### MATERIAL FOR THE TASK
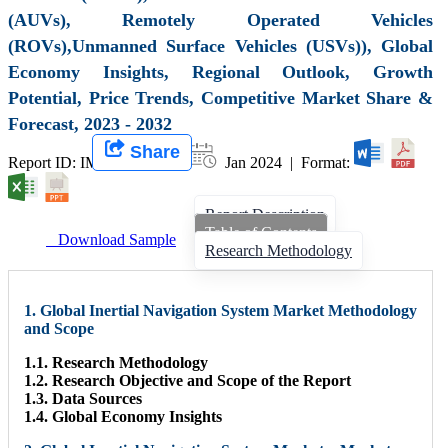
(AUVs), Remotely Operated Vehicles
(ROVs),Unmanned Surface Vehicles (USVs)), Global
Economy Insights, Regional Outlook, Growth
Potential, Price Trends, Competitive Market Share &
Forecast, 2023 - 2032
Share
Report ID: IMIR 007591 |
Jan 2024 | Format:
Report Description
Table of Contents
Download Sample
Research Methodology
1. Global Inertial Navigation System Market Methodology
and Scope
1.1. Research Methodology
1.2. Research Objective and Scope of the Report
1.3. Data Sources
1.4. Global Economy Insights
---
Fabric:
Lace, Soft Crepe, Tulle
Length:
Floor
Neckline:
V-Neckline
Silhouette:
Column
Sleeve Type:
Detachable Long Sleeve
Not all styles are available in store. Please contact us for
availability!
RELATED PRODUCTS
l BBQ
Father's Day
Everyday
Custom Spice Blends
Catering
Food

### GOAL OF THE EXERCISE
Your task is to gather all lines from the entries above that hold the word "Insights".

### EXPECTED ANSWER
Economy Insights, Regional Outlook, Growth
1.4. Global Economy Insights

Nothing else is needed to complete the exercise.